From the data that follows, set down exactly the lines from the one with "une époque révolue." through the one with "لبنان.. الطاقة", counting both. Pictures stay out.

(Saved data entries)
=== Section Start ===

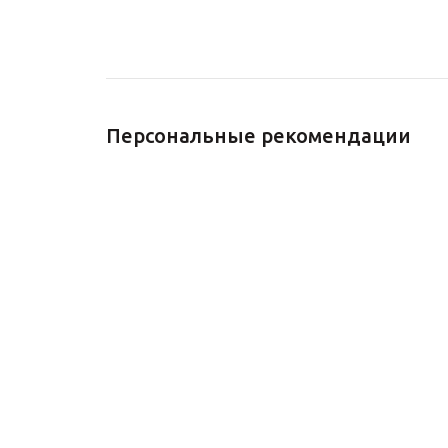
Персональные рекомендации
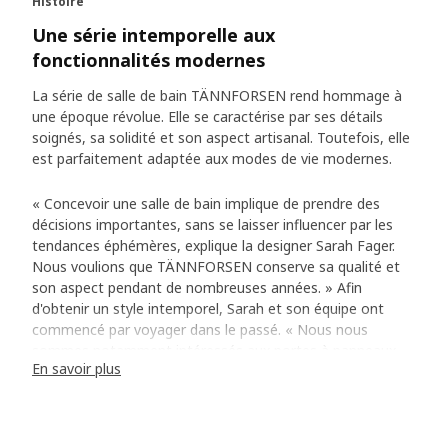
Histoire
Une série intemporelle aux
fonctionnalités modernes
La série de salle de bain TÄNNFORSEN rend hommage à
une époque révolue. Elle se caractérise par ses détails
soignés, sa solidité et son aspect artisanal. Toutefois, elle
est parfaitement adaptée aux modes de vie modernes.
« Concevoir une salle de bain implique de prendre des
décisions importantes, sans se laisser influencer par les
tendances éphémères, explique la designer Sarah Fager.
Nous voulions que TÄNNFORSEN conserve sa qualité et
son aspect pendant de nombreuses années. » Afin
d'obtenir un style intemporel, Sarah et son équipe ont
commencé par voyager dans le passé. « Nous nous
sommes notamment intéressés aux portes à panneaux
En savoir plus
d'autrefois, qui nous ont servi d'inspiration pour l'avant et
les côtés des meubles de la série. Nous avons ainsi obtenu
un profil classique qui crée de jolies ombres. »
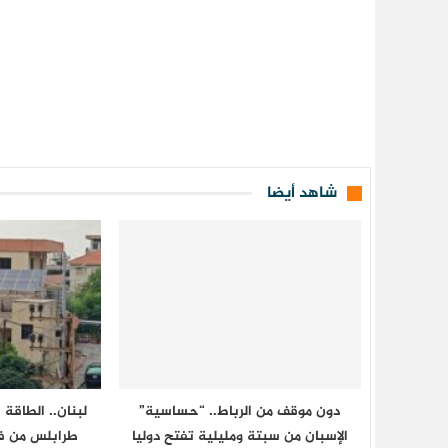
شاهد أيضا
دون موقف من الرباط.. “حساسية”
لبنان.. الطاقة
الإسبان من سبتة ومليلية تفتح دوليا
طرابلس من فخ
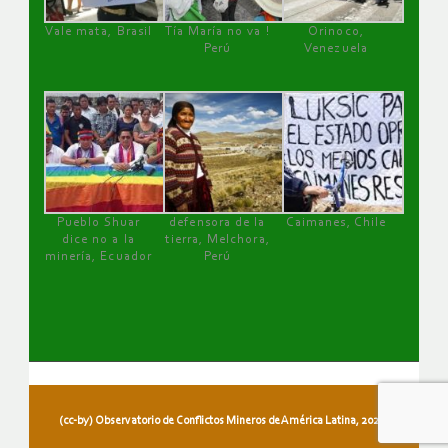
Vale mata, Brasil
Tía María no va !
Orinoco,
Perú
Venezuela
Pueblo Shuar
defensora de la
Caimanes, Chile
dice no a la
tierra, Melchora,
minería, Ecuador
Perú
(cc-by) Observatorio de Conflictos Mineros de América Latina, 2026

=== Section End ===

[Written response]
une époque révolue. Elle se caractérise par ses détails
soignés, sa solidité et son aspect artisanal. Toutefois, elle
est parfaitement adaptée aux modes de vie modernes.
« Concevoir une salle de bain implique de prendre des
décisions importantes, sans se laisser influencer par les
tendances éphémères, explique la designer Sarah Fager.
Nous voulions que TÄNNFORSEN conserve sa qualité et
son aspect pendant de nombreuses années. » Afin
d'obtenir un style intemporel, Sarah et son équipe ont
commencé par voyager dans le passé. « Nous nous
sommes notamment intéressés aux portes à panneaux
En savoir plus
d'autrefois, qui nous ont servi d'inspiration pour l'avant et
les côtés des meubles de la série. Nous avons ainsi obtenu
un profil classique qui crée de jolies ombres. »
شاهد أيضا
دون موقف من الرباط.. “حساسية”
لبنان.. الطاقة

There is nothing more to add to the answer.